25.6MW project featuring 56,900 panels will provide enough clean energy to power more than 4,000 homes annually

We’ll spare you the trash-to-treasure line and just say this: Finding creative ways and new areas to create clean energy will be a key to fighting climate change.

NJR Clean Energy Ventures, the renewable energy subsidiary of New Jersey Resources, is doing just that.

On Wednesday, it announced the completion of construction of a new 25.6-megawatt solar project located on the site of the former Combe Fill North Landfill in Mount Olive.

The ground-mounted solar array consists of approximately 56,900 solar panels and will provide enough clean energy to power over 4,000 homes annually and reduce emissions by 23,940 tons every year.

To be clear, NJR Clean Energy Ventures is not the first energy company to complete such a project, but it clearly is all-in on the idea: The project is the largest capped landfill solar array in New Jersey and one of the largest in North America.

New Jersey Resources CEO Steve Westhoven was thrilled to announce the project had been completed.

“NJR Clean Energy Ventures is committed to building a clean energy future with projects like the Mount Olive solar field,” he said. “By repurposing landfills and other underutilized spaces to produce clean, renewable energy, NJR is helping to power a bright, sustainable future today and delivering clean energy innovations that drive New Jersey toward our clean energy goals.”

Westhoven said NJR’s strong track record of clean-energy investments in New Jersey is an important aspect of its broader commitment to sustainability and emissions reduction.
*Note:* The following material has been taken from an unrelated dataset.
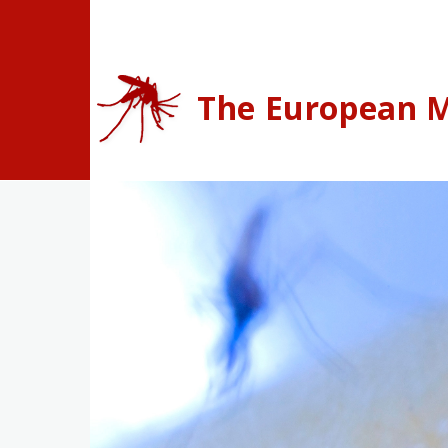
Skip to main content
The European M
With a far-reaching sustainability agenda, he said NJR already has reduced its operational emissions in New Jersey by 50% of 2006 levels and set a goal to reduce those emissions to net-zero by 2050.

Westhoven said NJR is continuing to make investments in sustainable infrastructure, clean energy innovations, renewable energy and energy efficiency programs.

In this instance, it will be covering 102 acres of underutilized brownfield, the clean power produced at the Mount Olive solar field will feed into the local distribution system and that will be sold into the wholesale energy market through regional electrical grid operator PJM Interconnection.

The project was designed, engineered and permitted by CEP Renewables LLC, an accomplished developer of grid-connected, utility-scale solar projects with expertise utilizing unusable land such, as landfills, brownfields and Superfunds, to generate clean power, and built by CS energy using union labor.

Robert Pohlman, vice president of NJR Clean Energy Ventures and corporate strategy, said the company is thrilled to be able to take on the project.

“NJR Clean Energy Ventures has long supported state policy to prioritize underutilized land and bring complex solar projects — from conception to energization — to the marketplace,” he said.

Now, about that trash-to-treasure line. It fits so well here.

Closed for nearly four decades, the Mount Olive property operated as a landfill from 1966-81. In 1982, it was placed on the U.S. Environmental Protection Agency’s National Priorities List of Superfund sites.